§ **EXERCISE DIRECTIONS**: Your reply must contain the full listing below, reproduced exactly, but no pictures.

§ **DATA EXCERPTS**:
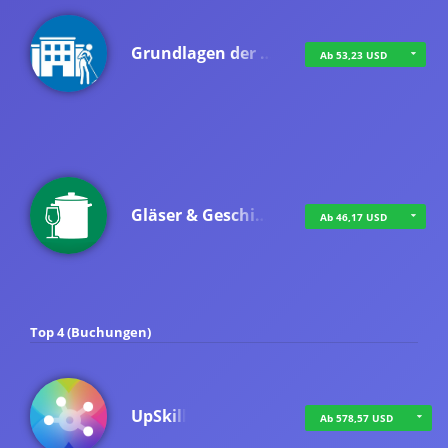
Grundlagen der …
Ab 53,23 USD
Gläser & Geschi…
Ab 46,17 USD
Top 4 (Buchungen)
UpSkill
Ab 578,57 USD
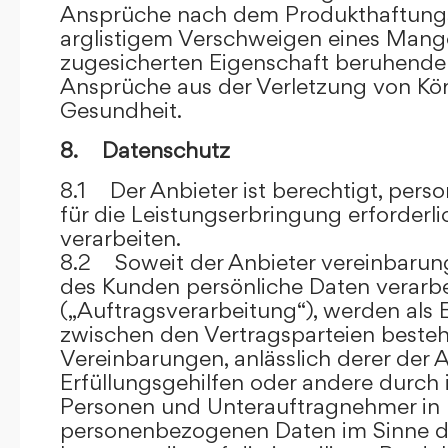
Ansprüche nach dem Produkthaftungsg
arglistigem Verschweigen eines Mange
zugesicherten Eigenschaft beruhende
Ansprüche aus der Verletzung von Kö
Gesundheit.
8. Datenschutz
8.1 Der Anbieter ist berechtigt, per
für die Leistungserbringung erforder
verarbeiten.
8.2 Soweit der Anbieter vereinbaru
des Kunden persönliche Daten verarbe
(„Auftragsverarbeitung“), werden als 
zwischen den Vertragsparteien beste
Vereinbarungen, anlässlich derer der A
Erfüllungsgehilfen oder andere durch 
Personen und Unterauftragnehmer in 
personenbezogenen Daten im Sinne d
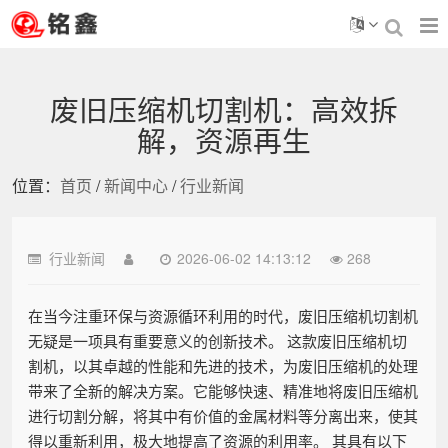
废旧压缩机切割机：高效拆
解，资源再生
位置：
首页
/
新闻中心
/
行业新闻
行业新闻
2026-06-02 14:13:12
268
在当今注重环保与资源循环利用的时代，废旧压缩机切割机
无疑是一项具有重要意义的创新技术。 这款废旧压缩机切
割机，以其卓越的性能和先进的技术，为废旧压缩机的处理
带来了全新的解决方案。它能够快速、精准地将废旧压缩机
进行切割分解，将其中有价值的金属材料等分离出来，使其
得以重新利用，极大地提高了资源的利用率。 其具有以下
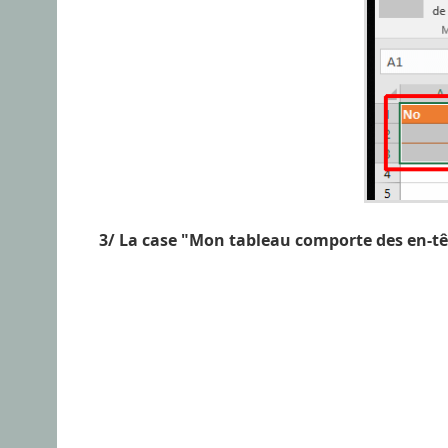
3/ La case "Mon tableau comporte des en-tê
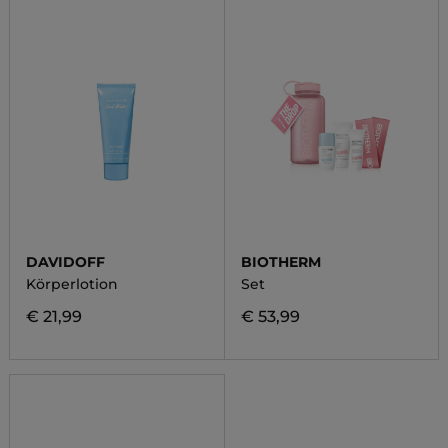
DAVIDOFF
BIOTHERM
Körperlotion
Set
€ 21,99
€ 53,99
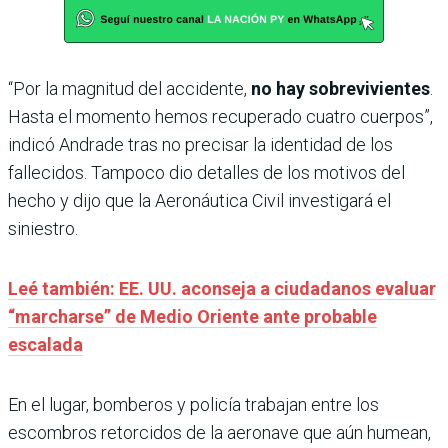
“Por la magnitud del accidente,
no hay sobrevivientes
.
Hasta el momento hemos recuperado cuatro cuerpos”,
indicó Andrade tras no precisar la identidad de los
fallecidos. Tampoco dio detalles de los motivos del
hecho y dijo que la Aeronáutica Civil investigará el
siniestro.
Leé también: EE. UU. aconseja a ciudadanos evaluar
“marcharse” de Medio Oriente ante probable
escalada
En el lugar, bomberos y policía trabajan entre los
escombros retorcidos de la aeronave que aún humean,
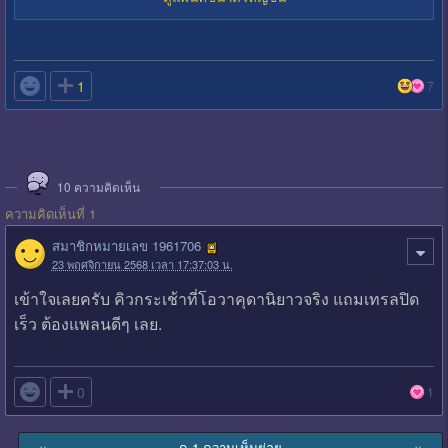

1
7
10
ความคิดเห็น
ความคิดเห็นที่ 1
สมาชิกหมายเลข 1961706
23 พฤศจิกายน 2568 เวลา 17:37:03 น.
เข้าใจเลยครับ คิวกระเช้าที่โอวาคุดานิยาวจริง แถมเทรลปิด
เร็ว ต้องแพลนดีๆ เลย.

0
1
ดู 1 ความเห็นย่อย
∨
∨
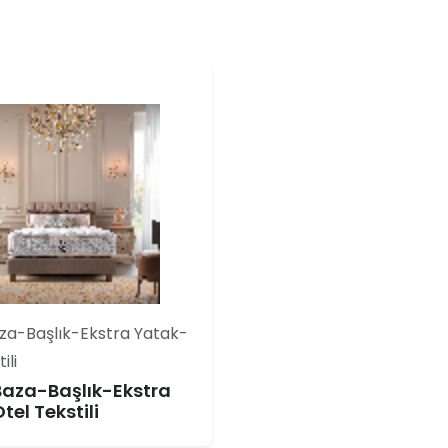
za-Başlık-Ekstra Yatak-
ili
aza-Başlık-Ekstra
el Tekstili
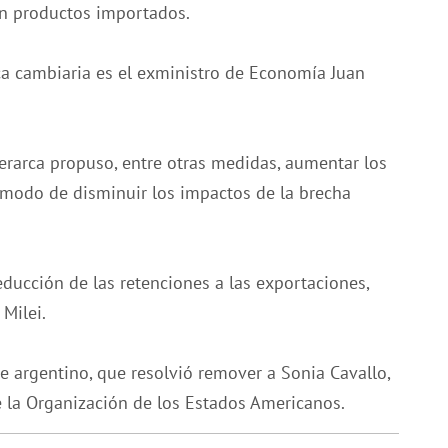
n productos importados.
tica cambiaria es el exministro de Economía Juan
jerarca propuso, entre otras medidas, aumentar los
e modo de disminuir los impactos de la brecha
reducción de las retenciones a las exportaciones,
Milei.
te argentino, que resolvió remover a Sonia Cavallo,
 la Organización de los Estados Americanos.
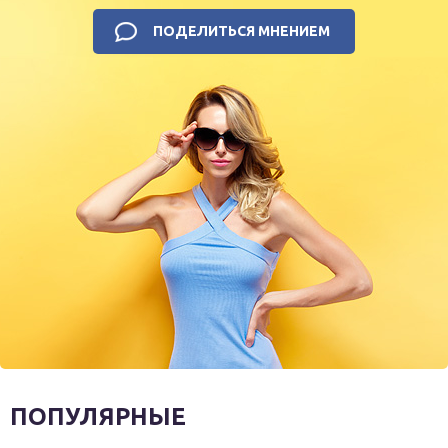
ПОДЕЛИТЬСЯ МНЕНИЕМ
ПОПУЛЯРНЫЕ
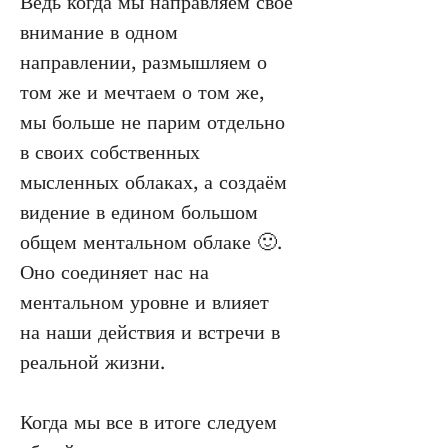
Ведь когда мы направляем своё 
внимание в одном 
направлении, размышляем о 
том же и мечтаем о том же, 
мы больше не парим отдельно 
в своих собственных 
мысленных облаках, а создаём 
видение в едином большом 
общем ментальном облаке 🙂. 
Оно соединяет нас на 
ментальном уровне и влияет 
на наши действия и встречи в 
реальной жизни.
Когда мы все в итоге следуем 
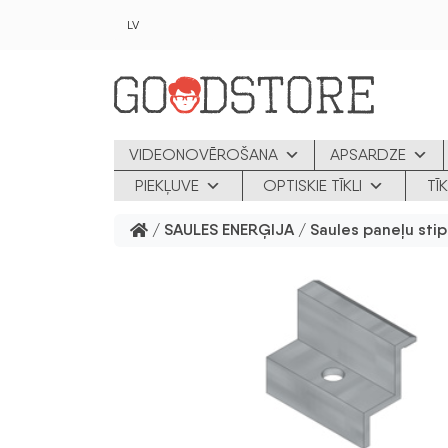
Skip to main content
LV
VIDEONOVĒROŠANA
APSARDZE
PIEKĻUVE
OPTISKIE TĪKLI
TĪ
/
SAULES ENERĢIJA
/
Saules paneļu stip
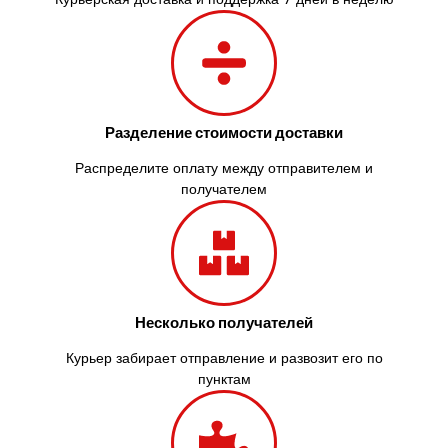
Запорожье
Заречаны
Зазимье
Здолбунов
Желтые Воды
Разделение стоимости доставки
Житомир
Змиев
Распределите оплату между отправителем и
Знаменка
получателем
Звенигородка
Звягель
Несколько получателей
Курьер забирает отправление и развозит его по
пунктам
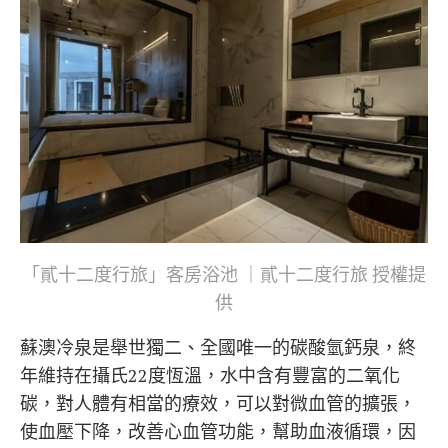
「貳十二度行旅」客房浴池 ｜貳十二度行旅 授權提
供
蘇澳冷泉是舉世獨二、全國唯一的碳酸氫鈣泉，終
年維持在攝氏22度恆溫，水中含有豐富的二氧化
碳，對人體有相當的療效，可以對微血管的擴張，
使血壓下降，改善心血管功能，幫助血液循環，因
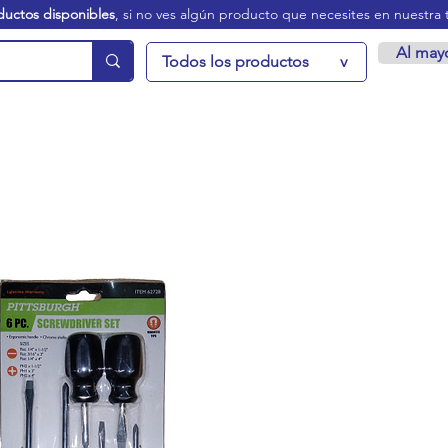
ductos disponibles
, si no ves algún producto que necesites en nuestra 
Al may
Todos los productos
v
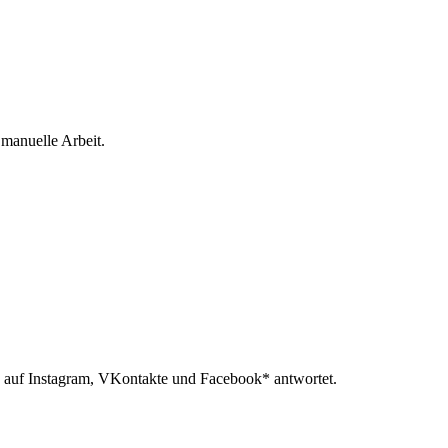
 manuelle Arbeit.
 auf Instagram, VKontakte und Facebook* antwortet.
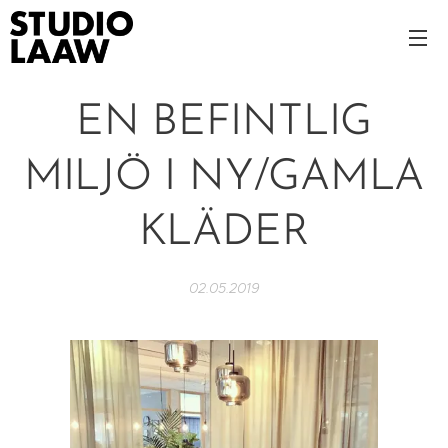
EN BEFINTLIG
MILJÖ I NY/GAMLA
KLÄDER
02.05.2019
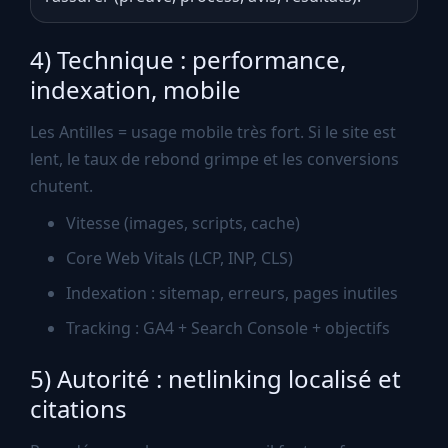
4) Technique : performance,
indexation, mobile
Les Antilles = usage mobile très fort. Si le site est
lent, le taux de rebond grimpe et les conversions
chutent.
Vitesse (images, scripts, cache)
Core Web Vitals (LCP, INP, CLS)
Indexation : sitemap, erreurs, pages inutiles
Tracking : GA4 + Search Console + objectifs
5) Autorité : netlinking localisé et
citations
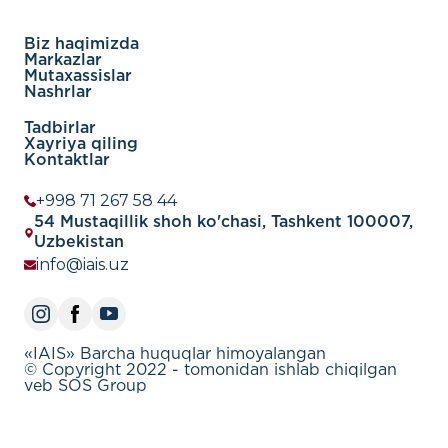
Biz haqimizda
Markazlar
Mutaxassislar
Nashrlar
Tadbirlar
Xayriya qiling
Kontaktlar
+998 71 267 58 44
54 Mustaqillik shoh ko'chasi, Tashkent 100007,
Uzbekistan
info@iais.uz
«IAIS» Barcha huquqlar himoyalangan
© Copyright 2022 - tomonidan ishlab chiqilgan
veb SOS Group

§ **RESPONSE BELOW**:
Grundlagen der …
Ab 53,23 USD
Gläser & Geschi…
Ab 46,17 USD
Top 4 (Buchungen)
UpSkill
Ab 578,57 USD
Ansprüche nach dem Produkthaftungsg
arglistigem Verschweigen eines Mange
zugesicherten Eigenschaft beruhende
Ansprüche aus der Verletzung von Kö
Gesundheit.
8. Datenschutz
8.1 Der Anbieter ist berechtigt, per
für die Leistungserbringung erforder
verarbeiten.
8.2 Soweit der Anbieter vereinbaru
des Kunden persönliche Daten verarbe
(„Auftragsverarbeitung“), werden als 
zwischen den Vertragsparteien beste
Vereinbarungen, anlässlich derer der A
Erfüllungsgehilfen oder andere durch 
Personen und Unterauftragnehmer in 
personenbezogenen Daten im Sinne d
废旧压缩机切割机：高效拆
解，资源再生
位置：
首页
/
新闻中心
/
行业新闻
行业新闻
2026-06-02 14:13:12
268
在当今注重环保与资源循环利用的时代，废旧压缩机切割机
无疑是一项具有重要意义的创新技术。 这款废旧压缩机切
割机，以其卓越的性能和先进的技术，为废旧压缩机的处理
带来了全新的解决方案。它能够快速、精准地将废旧压缩机
进行切割分解，将其中有价值的金属材料等分离出来，使其
得以重新利用，极大地提高了资源的利用率。 其具有以下
3/ La case "Mon tableau comporte des en-tê
DAVIDOFF
BIOTHERM
Körperlotion
Set
€ 21,99
€ 53,99
“Por la magnitud del accidente,
no hay sobrevivientes
.
Hasta el momento hemos recuperado cuatro cuerpos”,
indicó Andrade tras no precisar la identidad de los
fallecidos. Tampoco dio detalles de los motivos del
hecho y dijo que la Aeronáutica Civil investigará el
siniestro.
Leé también: EE. UU. aconseja a ciudadanos evaluar
“marcharse” de Medio Oriente ante probable
escalada
En el lugar, bomberos y policía trabajan entre los
escombros retorcidos de la aeronave que aún humean,

1
7
10
ความคิดเห็น
ความคิดเห็นที่ 1
สมาชิกหมายเลข 1961706
23 พฤศจิกายน 2568 เวลา 17:37:03 น.
เข้าใจเลยครับ คิวกระเช้าที่โอวาคุดานิยาวจริง แถมเทรลปิด
เร็ว ต้องแพลนดีๆ เลย.

0
1
ดู 1 ความเห็นย่อย
∨
∨
za-Başlık-Ekstra Yatak-
ili
aza-Başlık-Ekstra
el Tekstili
n productos importados.
tica cambiaria es el exministro de Economía Juan
jerarca propuso, entre otras medidas, aumentar los
e modo de disminuir los impactos de la brecha
reducción de las retenciones a las exportaciones,
Milei.
te argentino, que resolvió remover a Sonia Cavallo,
 la Organización de los Estados Americanos.
ПОДЕЛИТЬСЯ МНЕНИЕМ
ПОПУЛЯРНЫЕ
Ведь когда мы направляем своё 
внимание в одном 
направлении, размышляем о 
том же и мечтаем о том же, 
мы больше не парим отдельно 
в своих собственных 
мысленных облаках, а создаём 
видение в едином большом 
общем ментальном облаке 🙂. 
Оно соединяет нас на 
ментальном уровне и влияет 
на наши действия и встречи в 
реальной жизни.
Когда мы все в итоге следуем 
Skip to main content
LV
VIDEONOVĒROŠANA
APSARDZE
PIEKĻUVE
OPTISKIE TĪKLI
TĪ
/
SAULES ENERĢIJA
/
Saules paneļu stip
Запорожье
Заречаны
Зазимье
Здолбунов
Желтые Воды
Разделение стоимости доставки
Житомир
Змиев
Распределите оплату между отправителем и
Знаменка
получателем
Звенигородка
Звягель
Несколько получателей
Курьер забирает отправление и развозит его по
пунктам
「貳十二度行旅」客房浴池 ｜貳十二度行旅 授權提
供
蘇澳冷泉是舉世獨二、全國唯一的碳酸氫鈣泉，終
年維持在攝氏22度恆溫，水中含有豐富的二氧化
碳，對人體有相當的療效，可以對微血管的擴張，
使血壓下降，改善心血管功能，幫助血液循環，因
ductos disponibles
, si no ves algún producto que necesites en nuestra 
Al may
Todos los productos
v
 manuelle Arbeit.
 auf Instagram, VKontakte und Facebook* antwortet.
EN BEFINTLIG
MILJÖ I NY/GAMLA
KLÄDER
02.05.2019
4) Technique : performance,
indexation, mobile
Les Antilles = usage mobile très fort. Si le site est
lent, le taux de rebond grimpe et les conversions
chutent.
Vitesse (images, scripts, cache)
Core Web Vitals (LCP, INP, CLS)
Indexation : sitemap, erreurs, pages inutiles
Tracking : GA4 + Search Console + objectifs
5) Autorité : netlinking localisé et
citations
Biz haqimizda
Markazlar
Mutaxassislar
Nashrlar
Tadbirlar
Xayriya qiling
Kontaktlar
+998 71 267 58 44
54 Mustaqillik shoh ko'chasi, Tashkent 100007,
Uzbekistan
info@iais.uz
«IAIS» Barcha huquqlar himoyalangan
© Copyright 2022 - tomonidan ishlab chiqilgan
veb SOS Group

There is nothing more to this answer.